── Available data ──
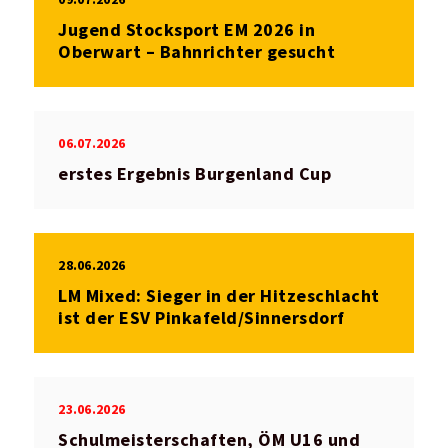
Jugend Stocksport EM 2026 in
Oberwart – Bahnrichter gesucht
06.07.2026
erstes Ergebnis Burgenland Cup
28.06.2026
LM Mixed: Sieger in der Hitzeschlacht
ist der ESV Pinkafeld/Sinnersdorf
23.06.2026
Schulmeisterschaften, ÖM U16 und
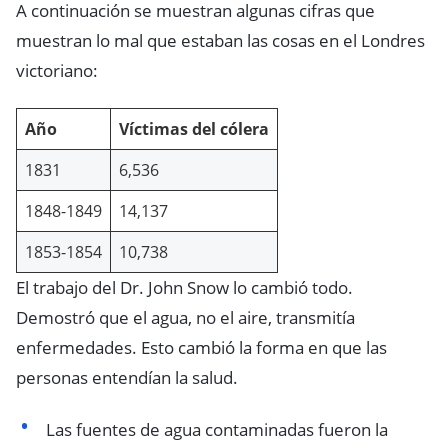
A continuación se muestran algunas cifras que
muestran lo mal que estaban las cosas en el Londres
victoriano:
Año
Víctimas del cólera
1831
6,536
1848-1849
14,137
1853-1854
10,738
El trabajo del Dr. John Snow lo cambió todo.
Demostró que el agua, no el aire, transmitía
enfermedades. Esto cambió la forma en que las
personas entendían la salud.
Las fuentes de agua contaminadas fueron la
───
→ **What the task asks**
Read through the listing and copy each line in which the word "agua" occurs.

→ **Task answer**
Demostró que el agua, no el aire, transmitía
Las fuentes de agua contaminadas fueron la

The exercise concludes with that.